I’d say it’s officially a tradition that the first beer tasting of the year is the stouts. The style holds a special place in my heart, even though I tend to drink more IPA. This tasting always sells out, and I’m always able to show off some of the best beers in the province. You’ll notice, of course, that there are a few porters in amongst the lineup. You’ll forgive that I’m sure as there is just too much crossover stylistically that I couldn’t really help it. Plus it gives me more to talk about!
As usual, Peasant Cheese whipped up some cheese boards, and I packed that tiny room with thirsty friends, and poured my best! Check them out.
Railyard Nitro Stout: First on the list was a newcomer from Calgary. Railyard brewing brings us one of the first Calgary made canned nitro stouts. Silky and creamy with a lovely body and a hint of sweetness, not too roasty, but just roasty enough! ($17.39 for a 4-pack of tall cans)
Left Hand Nitro Milk Stout: In my humble opinion, one of the tastiest stouts on the market. Silky and creamy with that wonderful lactose sweetness integrated to perfection. Chocolate, toasted bread and a hint of licorice on the nose, and even more on the palate. ($4.09 for a 330mL bottle)
Pohjala Jouluoo: Jouluoo is a big but not-too-beefy imperial porter aged in French oak on cacao nibs and vanilla beans (you had me at French oak).
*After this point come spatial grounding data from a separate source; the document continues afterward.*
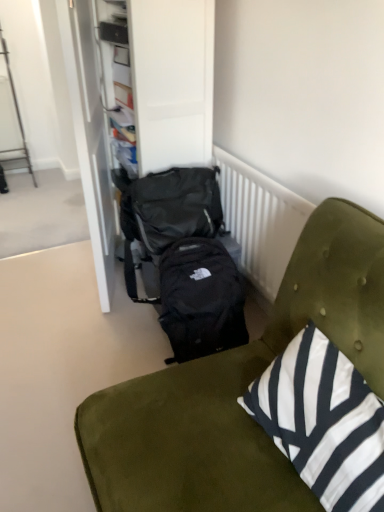 Locate an element on the screen. The width and height of the screenshot is (384, 512). white striped fabric pillow at lower right is located at coordinates (323, 421).

Image resolution: width=384 pixels, height=512 pixels. What do you see at coordinates (172, 81) in the screenshot?
I see `black fabric dresser at center` at bounding box center [172, 81].

Describe the element at coordinates (167, 212) in the screenshot. I see `black fabric backpack at center, the second backpack ordered from the bottom` at that location.

Image resolution: width=384 pixels, height=512 pixels. I want to click on black fabric backpack at center, positioned as the first backpack in top-to-bottom order, so click(167, 212).

Find the location of a particular element. This screenshot has height=512, width=384. white textured radiator at center is located at coordinates (260, 220).

At what (x,y) coordinates should I click in order to perform the action: click on white striped fabric pillow at lower right. Please return your answer as a coordinate pair (x, y). This screenshot has width=384, height=512. Looking at the image, I should click on (323, 421).

From a real-world perspective, which object stands above the other?

black fabric backpack at center, the second backpack ordered from the bottom, from a real-world perspective.

Considering the relative positions of black matte backpack at center, which appears as the first backpack when ordered from the bottom, and black fabric backpack at center, the second backpack ordered from the bottom, in the image provided, is black matte backpack at center, which appears as the first backpack when ordered from the bottom, to the left of black fabric backpack at center, the second backpack ordered from the bottom, from the viewer's perspective?

No.

Is black matte backpack at center, which appears as the first backpack when ordered from the bottom, turned away from black fabric backpack at center, the second backpack ordered from the bottom?

Absolutely, black matte backpack at center, which appears as the first backpack when ordered from the bottom, is directed away from black fabric backpack at center, the second backpack ordered from the bottom.

Is white textured radiator at center touching black fabric backpack at center, positioned as the first backpack in top-to-bottom order?

There is a gap between white textured radiator at center and black fabric backpack at center, positioned as the first backpack in top-to-bottom order.

Considering the relative sizes of white textured radiator at center and black fabric backpack at center, positioned as the first backpack in top-to-bottom order, in the image provided, is white textured radiator at center smaller than black fabric backpack at center, positioned as the first backpack in top-to-bottom order,?

Yes.

Which is nearer, (255, 173) or (196, 192)?

Point (255, 173) is positioned closer to the camera compared to point (196, 192).

Can you confirm if white striped fabric pillow at lower right is thinner than white textured radiator at center?

No, white striped fabric pillow at lower right is not thinner than white textured radiator at center.

Measure the distance between white striped fabric pillow at lower right and white textured radiator at center.

white striped fabric pillow at lower right and white textured radiator at center are 76.90 centimeters apart.

Which object is closer to the camera taking this photo, white striped fabric pillow at lower right or white textured radiator at center?

white striped fabric pillow at lower right is in front.

Does black matte backpack at center, which appears as the first backpack when ordered from the bottom, have a larger size compared to white striped fabric pillow at lower right?

No, black matte backpack at center, which appears as the first backpack when ordered from the bottom, is not bigger than white striped fabric pillow at lower right.

Who is shorter, black matte backpack at center, which appears as the first backpack when ordered from the bottom, or white striped fabric pillow at lower right?

white striped fabric pillow at lower right is shorter.

From the image's perspective, is black matte backpack at center, which is counted as the second backpack, starting from the top, above or below white striped fabric pillow at lower right?

black matte backpack at center, which is counted as the second backpack, starting from the top, is situated higher than white striped fabric pillow at lower right in the image.

Which is more distant, (241, 310) or (298, 391)?

The point (241, 310) is farther from the camera.

Which object is positioned more to the left, black fabric backpack at center or black fabric dresser at center?

Positioned to the left is black fabric dresser at center.

Locate an element on the screen. This screenshot has width=384, height=512. furniture that is below the black fabric dresser at center (from the image's perspective) is located at coordinates (238, 388).

How different are the orientations of black fabric backpack at center and black fabric dresser at center in degrees?

The angle between the facing direction of black fabric backpack at center and the facing direction of black fabric dresser at center is 0.5 degrees.

From a real-world perspective, is black fabric backpack at center physically located above or below black fabric dresser at center?

From a real-world perspective, black fabric backpack at center is physically below black fabric dresser at center.

Would you say black fabric dresser at center contains black fabric backpack at center?

No, black fabric dresser at center does not contain black fabric backpack at center.

Looking at this image, is black fabric dresser at center not close to black fabric backpack at center?

Yes, black fabric dresser at center and black fabric backpack at center are located far from each other.

Does point (93, 33) come behind point (106, 452)?

Yes.

From the image's perspective, is black fabric dresser at center on black fabric backpack at center?

Correct, black fabric dresser at center appears higher than black fabric backpack at center in the image.

Is point (122, 387) positioned in front of point (303, 379)?

No, it is not.

Does black fabric backpack at center have a lesser width compared to white striped fabric pillow at lower right?

Incorrect, the width of black fabric backpack at center is not less than that of white striped fabric pillow at lower right.

Is black fabric backpack at center not within white striped fabric pillow at lower right?

Indeed, black fabric backpack at center is completely outside white striped fabric pillow at lower right.

The width and height of the screenshot is (384, 512). Identify the location of pillow lying behind the black fabric backpack at center. (323, 421).

Locate an element on the screen. The height and width of the screenshot is (512, 384). backpack below the black fabric backpack at center, positioned as the first backpack in top-to-bottom order (from the image's perspective) is located at coordinates (201, 298).

Identify the location of the 2nd backpack to the left of the white textured radiator at center, counting from the anchor's position. (167, 212).

Estimate the real-world distances between objects in this image. Which object is closer to white textured radiator at center, black fabric dresser at center or white striped fabric pillow at lower right?

black fabric dresser at center is positioned closer to the anchor white textured radiator at center.

Based on their spatial positions, is black fabric dresser at center or black fabric backpack at center further from white striped fabric pillow at lower right?

black fabric dresser at center is further to white striped fabric pillow at lower right.

Based on their spatial positions, is white textured radiator at center or black matte backpack at center, which is counted as the second backpack, starting from the top, further from black fabric backpack at center, the second backpack ordered from the bottom?

white textured radiator at center is positioned further to the anchor black fabric backpack at center, the second backpack ordered from the bottom.

Estimate the real-world distances between objects in this image. Which object is further from black matte backpack at center, which appears as the first backpack when ordered from the bottom, white textured radiator at center or black fabric backpack at center?

black fabric backpack at center is positioned further to the anchor black matte backpack at center, which appears as the first backpack when ordered from the bottom.

Estimate the real-world distances between objects in this image. Which object is further from white striped fabric pillow at lower right, black matte backpack at center, which appears as the first backpack when ordered from the bottom, or black fabric backpack at center?

Among the two, black matte backpack at center, which appears as the first backpack when ordered from the bottom, is located further to white striped fabric pillow at lower right.

Which object lies nearer to the anchor point black fabric backpack at center, positioned as the first backpack in top-to-bottom order, black matte backpack at center, which appears as the first backpack when ordered from the bottom, or white textured radiator at center?

The object closer to black fabric backpack at center, positioned as the first backpack in top-to-bottom order, is black matte backpack at center, which appears as the first backpack when ordered from the bottom.

Based on their spatial positions, is black matte backpack at center, which is counted as the second backpack, starting from the top, or black fabric backpack at center, the second backpack ordered from the bottom, closer to white textured radiator at center?

black fabric backpack at center, the second backpack ordered from the bottom, is positioned closer to the anchor white textured radiator at center.

Which object lies further to the anchor point white textured radiator at center, black fabric dresser at center or black fabric backpack at center, positioned as the first backpack in top-to-bottom order?

Among the two, black fabric dresser at center is located further to white textured radiator at center.

You are a GUI agent. You are given a task and a screenshot of the screen. Output one action in this format:
    pyautogui.click(x=<x>, y=<y>)
    Task: Click on the backpack that lies between black fabric dresser at center and white textured radiator at center from top to bottom
    The image size is (384, 512).
    Given the screenshot: What is the action you would take?
    pyautogui.click(x=167, y=212)

You are a GUI agent. You are given a task and a screenshot of the screen. Output one action in this format:
    pyautogui.click(x=<x>, y=<y>)
    Task: Click on the backpack between white striped fabric pillow at lower right and black fabric backpack at center, the second backpack ordered from the bottom, from front to back
    
    Given the screenshot: What is the action you would take?
    pyautogui.click(x=201, y=298)

Image resolution: width=384 pixels, height=512 pixels. I want to click on pillow located between black fabric backpack at center and black matte backpack at center, which appears as the first backpack when ordered from the bottom, in the depth direction, so click(323, 421).

Locate an element on the screen. dresser between white striped fabric pillow at lower right and black fabric backpack at center, the second backpack ordered from the bottom, in the front-back direction is located at coordinates (172, 81). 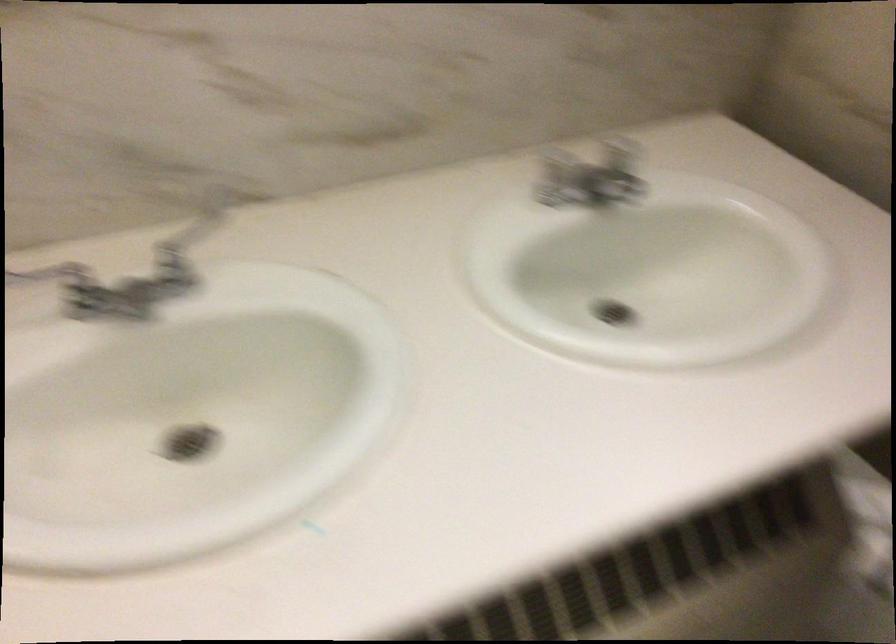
Silky chocolate and vanilla on a medium-sweet base with just enough alcohol to have the flavours linger into a long finish. ($5.89 for a 330mL bottle)
Les Trois Mousquetaires Barreled Porter: This barreled version of their iconic imperial baltic porter is on another level. Big chocolate with generous sweet malts, but packed with a boozy character of bourbon and cognac.($21.79 for a 750mL bottle)
The Bruery Share This OC: Citrus is not a common addition to a stout, but when executed correctly can add a lovely bright and sweet tone that matched wonderfully. The Bruery does this quite well with this big stout, alongside cacao and vanilla, the orange peel adds a subtle round fruity tone that elevates the whole profile. ($18.59 for a 750mL bottle)
Deschutes Black Butte 29th Anniversary: The 29th edition of the Black Butte reserve series was assembled with cacao, cinnamon and cayenne. Its robust body is tempered with soft spice that compliments the chocolate perfectly. Hints of barrel give that round oak tone that finishes somewhat dry. (Currently unavailable, stay tuned for the 30th edition!)
5050 Eclipse Elija Craig barrel edition (2015): My lucky friends got to end off the evening with this 2-year old barrel aged stout with honey. The Elija Craig barrel is consistently one of their best. Big boozy bourbon, hints of residual honey, burnt bread, and bitter cacao. The 2 years rounded everything out perfectly. ($29.99 for a 650mL bottle)
As hard as it seems, after tasting them all, we had to pick a favourite. How you may ask? I’m not even sure… they were all so good. But honestly, people loved that Railyard so much, they outweighed my sentiment of the Left Hand being best. In the second and third place we had The Bruery, and Pohjala respectively, and of course -as usual- the food won out over everything.